In exponentially growing bacteria, expression of heterologous protein impedes cellular growth rates. Recently, a scaling law was proposed by Terence Hwa's group that could be used to quantitatively predict this dependence. We were struck by this model because it had no free parameters and suggested a simplicity in this relationship. In this work we tested this scaling law using synthetic promoters to drive expression of two different heterologous proteins in E. coli under different growth conditions. In all cases, the growth rate dependence on protein expression was consistent with this scaling law. Because these results validate the quantitative prediction of the fitness cost upon protein expression, we suspect that this work will have broad utility in formulating design of optimal synthetic metabolic pathways. This work has been published in Plos One: Bienick MS, Young KW, Klesmith JR, Detwiler EE, Tomek KJ, Whitehead TA 2014 The interrelationship between promoter strength, gene expression, and growth rate. PLoS One, DOI: 10.1371/journal.pone.0109105
We describe a powerful new method using DNA deep sequencing to optimize protein affinity, specificity, and function. This method was applied to computationally designed inhibitors of Influenza Hemagglutinin to rapidly optimize their sequences for function.

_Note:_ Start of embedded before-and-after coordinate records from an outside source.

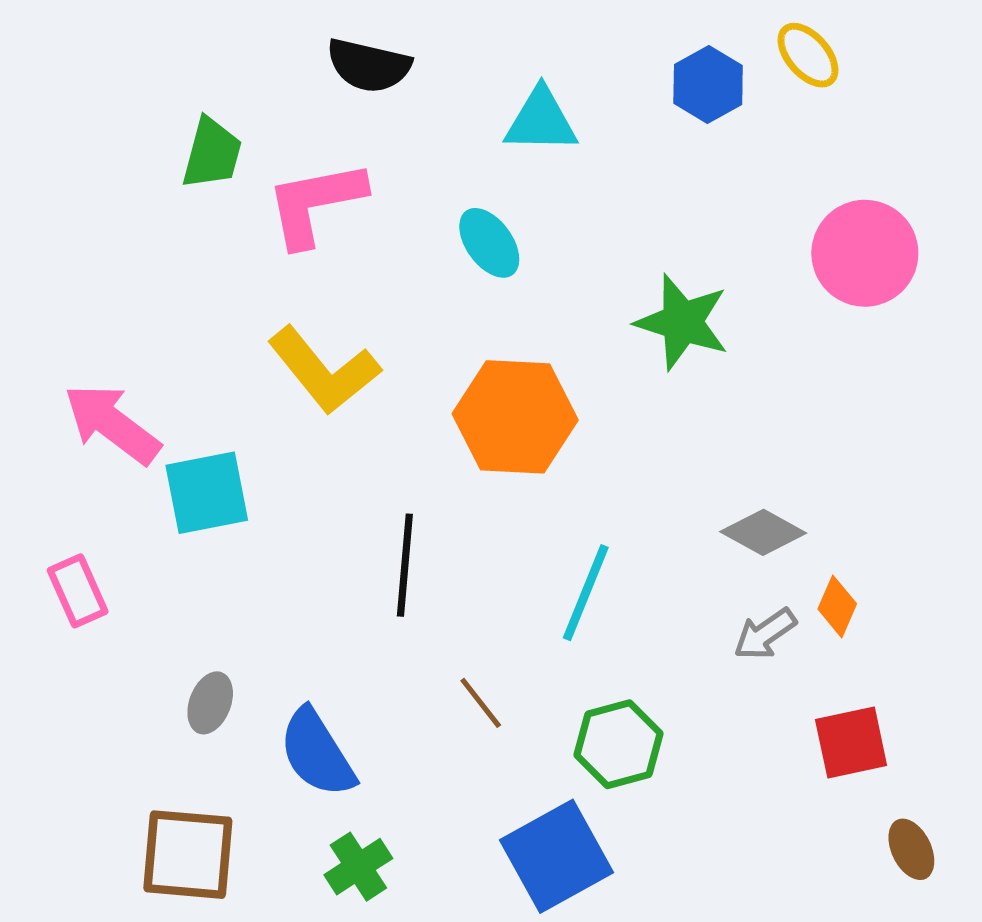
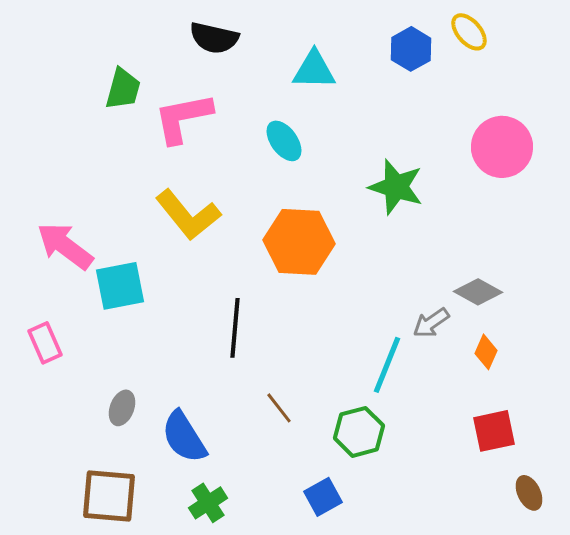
gray diamond: (763, 532) -> (478, 292), moved
cyan line: (586, 593) -> (387, 365), moved
gray arrow: (765, 634) -> (431, 323), moved
blue square: (556, 856) -> (323, 497), size x0.6

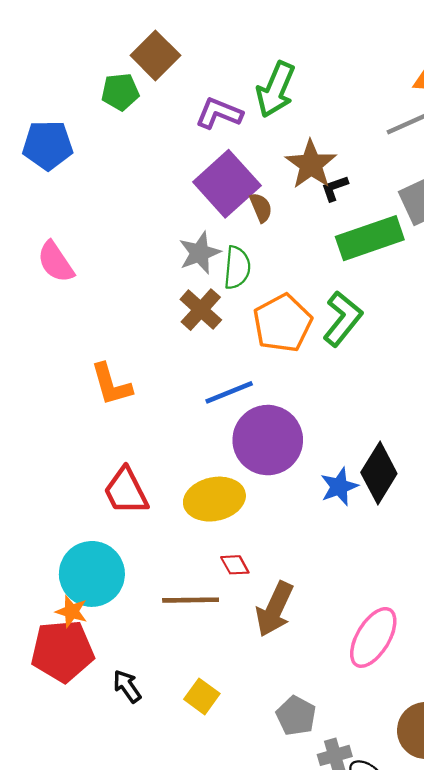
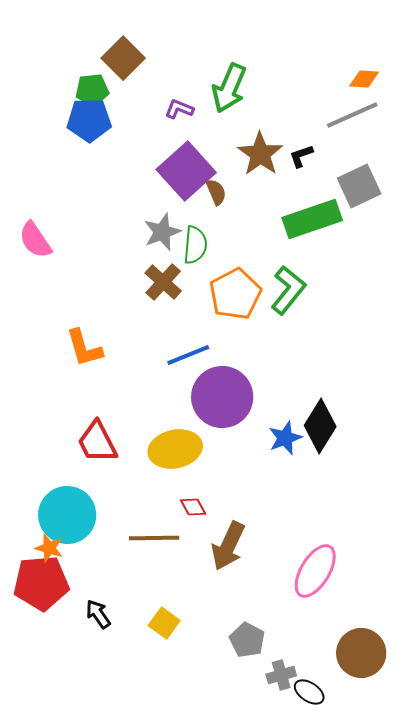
purple L-shape: (219, 113) -> (179, 109), size x0.7
blue pentagon: (48, 145) -> (89, 120), moved
black L-shape: (335, 188) -> (301, 156), moved

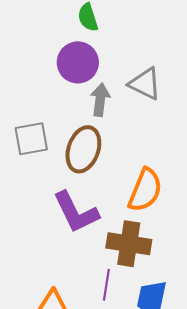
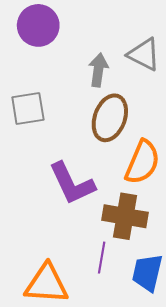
purple circle: (78, 62) -> (38, 25), moved
brown ellipse: (83, 149) -> (110, 118), moved

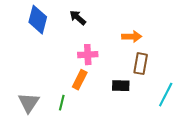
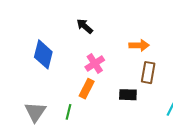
blue diamond: (38, 20) -> (43, 54), moved
pink cross: (88, 55) -> (95, 63), turned -30

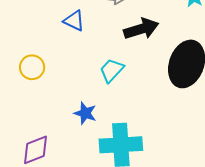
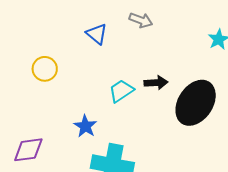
black arrow: (141, 29) -> (156, 83), moved, size x0.7

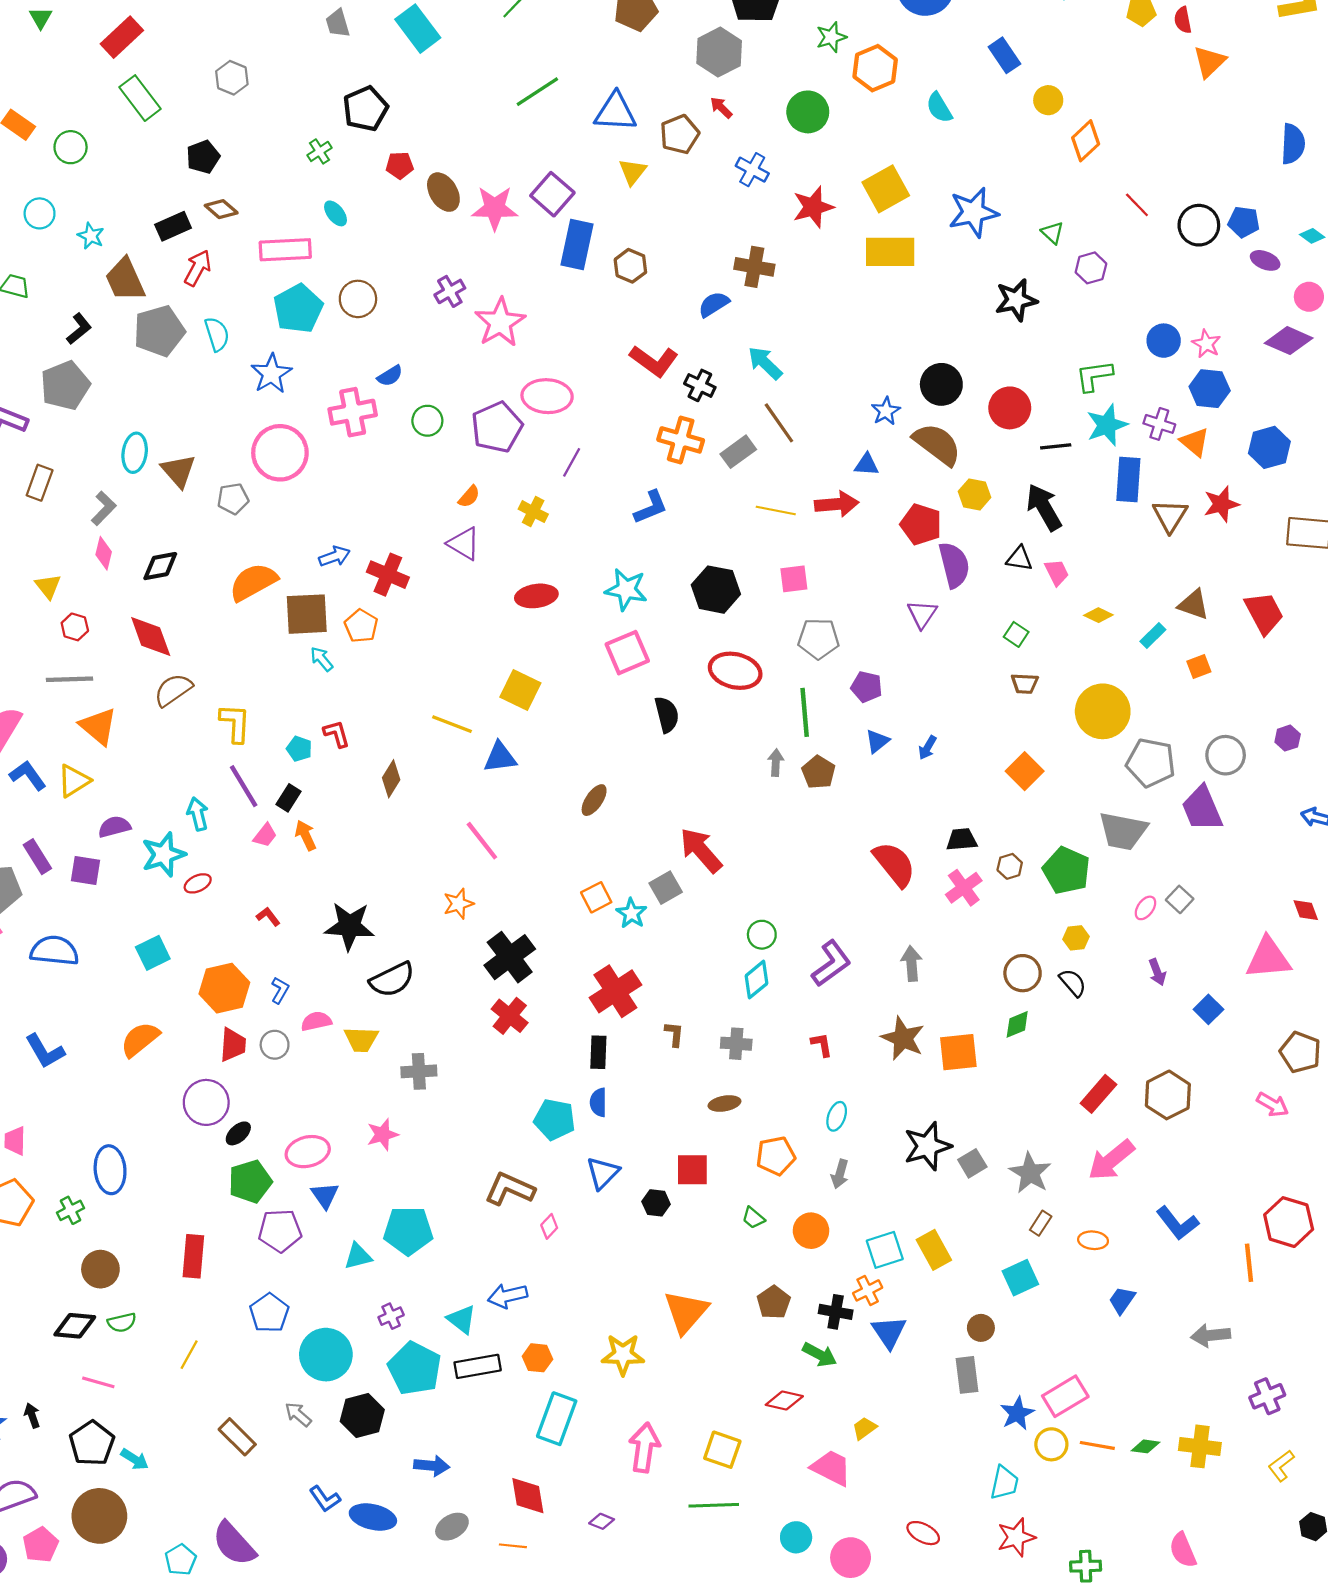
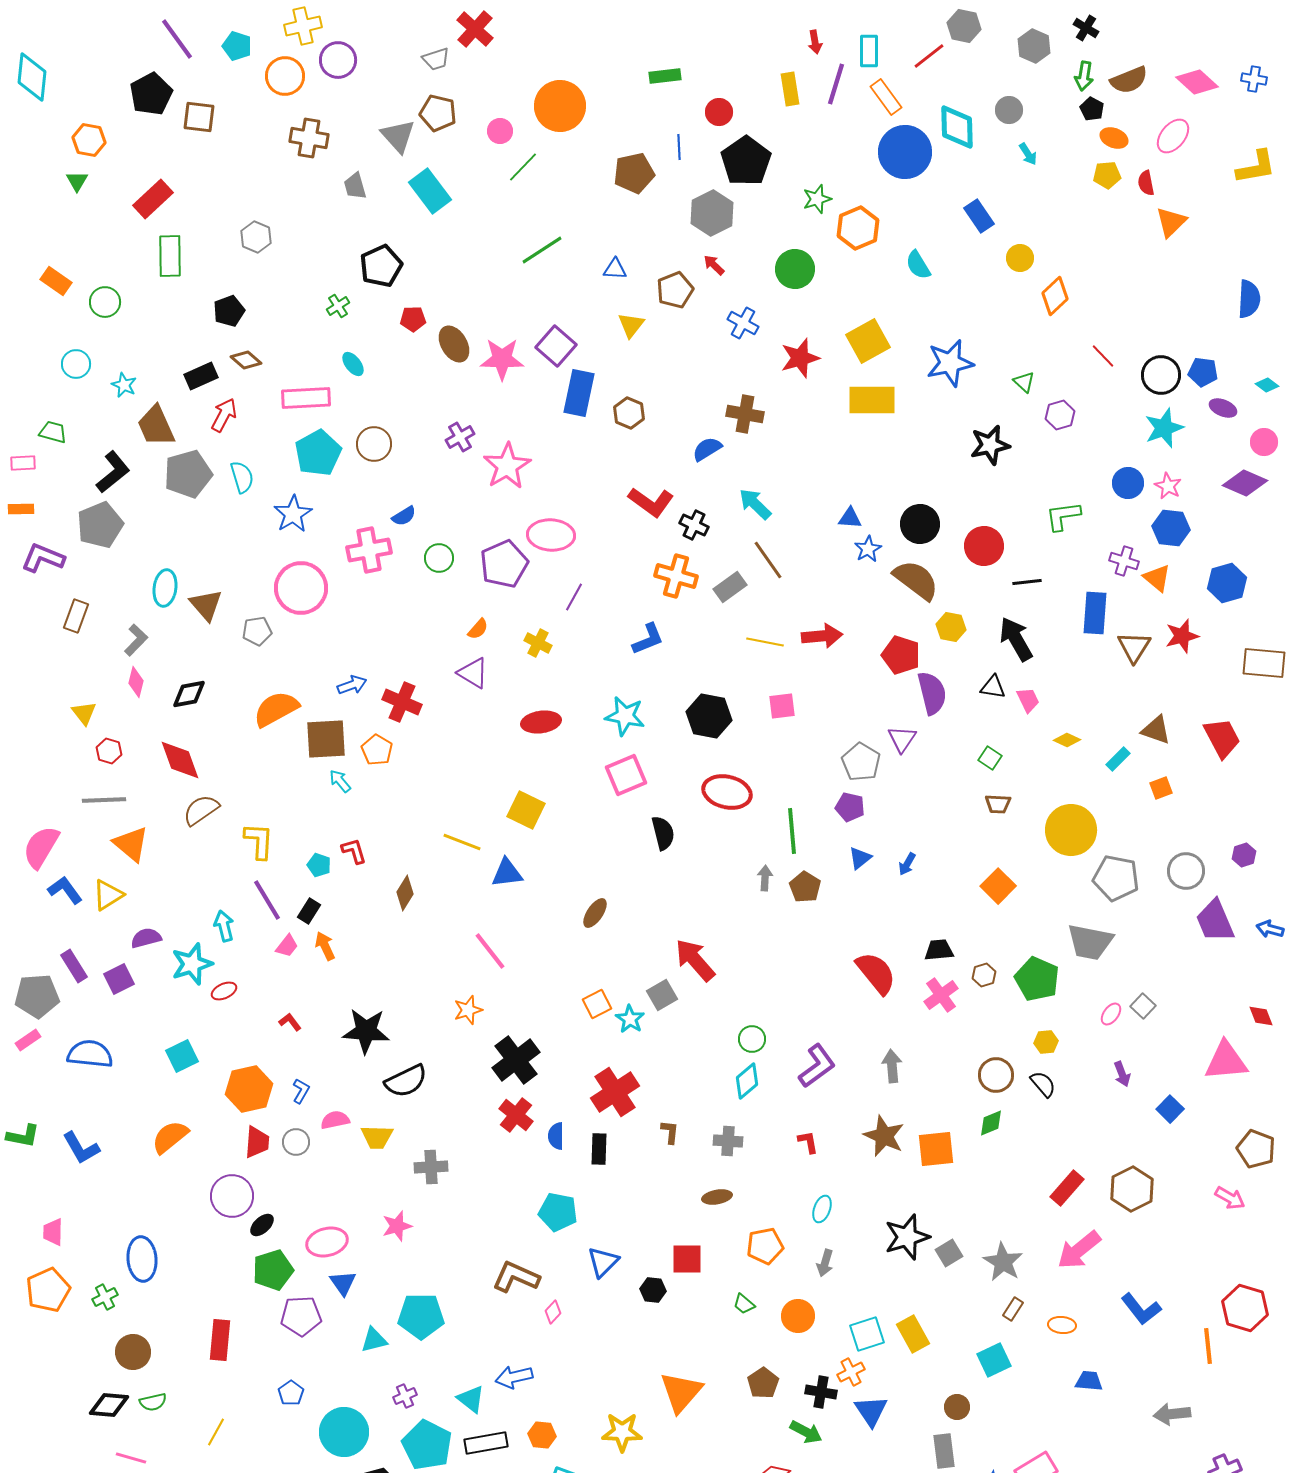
green rectangle: (140, 98) -> (170, 256), turned 36
blue triangle: (615, 112) -> (615, 269), size x0.6
black L-shape: (79, 329) -> (113, 472), size x1.4
cyan star: (1107, 425) -> (1164, 428), moved
blue triangle: (867, 465) -> (850, 518), moved
gray pentagon: (818, 639) -> (861, 762), moved, turned 30
purple trapezoid: (1202, 809) -> (1215, 921), moved
purple square: (85, 871) -> (119, 979), turned -36
blue semicircle: (598, 1102) -> (556, 1136), moved
blue trapezoid: (1122, 1300) -> (1089, 1381), turned 60
blue pentagon: (269, 1313) -> (291, 1393), size x0.7

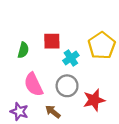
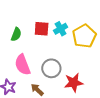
cyan cross: (71, 58) -> (61, 29), moved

We developed a new computational method for designing protein interactions and applied it to the design of anti-flu hemagglutinin inhibitors. The proteins were designed using computational resources generously provided by Rosetta @ Home participants and inhibited the function of the hemagglutinin flu coat protein that is crucial for viral infectivity. An experimentally determined molecular structure of the designed protein interacting with Spanish flu hemagglutinin (Figure) shows unprecedented level of agreement between model and experiment for a designed interface.